Find the string "splitc_main" to examine the main procedure. The fish are spread among the processors in a spread array allocated by
fish_t *spread fishes = all_spread_malloc(NFISH, sizeof(fish_t));Here fish_t is a struct (defined near the top of the file) containing the position, velocity and mass of a fish, and NFISH = 10000 is a constant. The next line
int num_fish = my_elements(NFISH)uses an intrinsic function to return the number of fish stored on the local processor. Then
fish_t *fish_list = (fish_t *)&fishes[MYPROC];provides a local pointer to the beginning of the local fish. In other words, the local fish are stored from address fish_list to fish_list + num_fish*sizeof(fish_t) -1.
The rest of the main routine calls
all_init_fish (num_fish, fish_list) to initialize the local fish, all_do_display(num_fish, fish_list) to display the local fish periodically, and all_move_fish (num_fish, fish_list, dt, &max_acc, &max_speed, &sum_speed_sq) to move the local fish and return their maximum acceleration, etc.The global reduction operation
max_acc = all_reduce_to_all_dmax(max_acc);reduces all the local maximum accelerations to a global maximum. The other two all_reduce_to_all calls are analogous.
all_init_fish() does purely local work, so let us next examine all_do_display. This routine first declares a spread pointer map, and then calls
map = all_calculate_display(num_fish, fish_list);to compute the 2D image of the fish in a spread array and return a spread pointer to it in map. The map is displayed by calling
all_display_fish(map);to pass the map to the host (which handles the X-window display), doing a barrier to make sure all the processors have passed their data to the host, and then having only processor 0 display the data via
on_one {X_show();}
all_calculate_display works as follows. on the first call, a spread array of size DISPLAY_SIZE-by-DISPLAY_SIZE (256-by-256) is allocated, with map pointing to it. The statements
for_my_1d(i, DISPLAY_SIZE*DISPLAY_SIZE) { map[i] = 0; /* blue */ } barrier();have each processor initialize its local entries of the spread array to 0 (blue water, i.e. no fish). The Split-C macro for_my_1d loops over just those values of i from 0 to DISPLAY_SIZE*DISPLAY_SIZE-1 such that map[i] is stored locally.
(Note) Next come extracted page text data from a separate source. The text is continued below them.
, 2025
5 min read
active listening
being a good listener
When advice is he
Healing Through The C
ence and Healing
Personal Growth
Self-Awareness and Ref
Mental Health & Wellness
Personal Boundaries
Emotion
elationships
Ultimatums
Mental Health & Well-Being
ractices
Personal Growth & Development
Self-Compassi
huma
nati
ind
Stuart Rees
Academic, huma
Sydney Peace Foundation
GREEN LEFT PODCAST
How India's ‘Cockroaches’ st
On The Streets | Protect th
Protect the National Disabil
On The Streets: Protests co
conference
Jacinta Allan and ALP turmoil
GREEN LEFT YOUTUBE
The next loop loops over all locally stored fish, computes the scaled coordinates (x_disp,y_disp) of each fish, where 0 <= x_disp , y_disp < DISPLAY_SIZE, and atomically adds 1 to map[x_disp,y_disp] to indicate the presence of a fish at that location (we use poetic license here by addressing map as a 2D array, whereas the code addresses it as a 1D array). The final all_atomic_sync waits until all the processors have finished updating map.
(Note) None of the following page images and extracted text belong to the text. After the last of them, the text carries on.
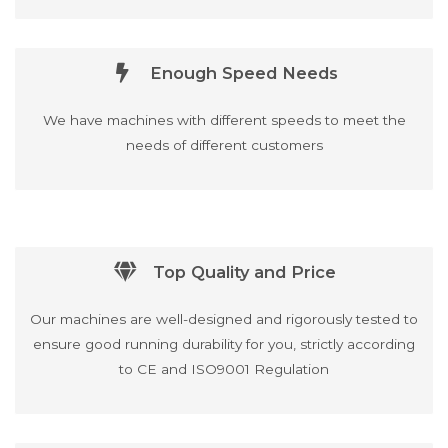
Enough Speed Needs
We have machines with different speeds to meet the
needs of different customers
Top Quality and Price
Our machines are well-designed and rigorously tested to
ensure good running durability for you, strictly according
to CE and ISO9001 Regulation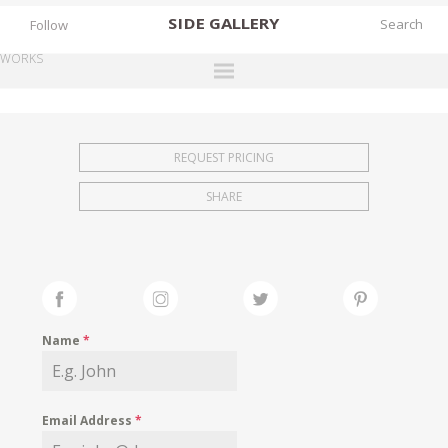
SIDE
GALLERY
Follow
WORKS
DESIGNERS
EXHIBITIONS
REQUEST PRICING
FAIRS
SHARE
WORKS
BOOKS
NEWS
STORIES
Name
*
ARCHIVES
GALLERY
Email Address
*
MY WISHLIST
After all_calculate_display returns in all_do_display, map contains an image of the current fish positions, with map[x_disp,y_disp] containing the number of fish at scaled location (x_disp,y_disp). Next, all_do_display calls all_display_fish(map) to transfer the data to the host. The first time all_display_fish is called it has processor 0 initialize the X-window interface, allocates a spread array called old_map to keep a copy of the map from the previous time step, and initializes old_map to 0 (empty). Then, all_display_fish has each processor compare the part of map it owns to the corresponding part of old_map, which it also owns, and if they differ it transfers the new map data to the host for X-window display. This minimizes the number of messages the host has to handle, a serial bottleneck. Finally, map is copied to old_map for the next step.
Procedure all_move_fish does all the work of moving the fish, and is purely local.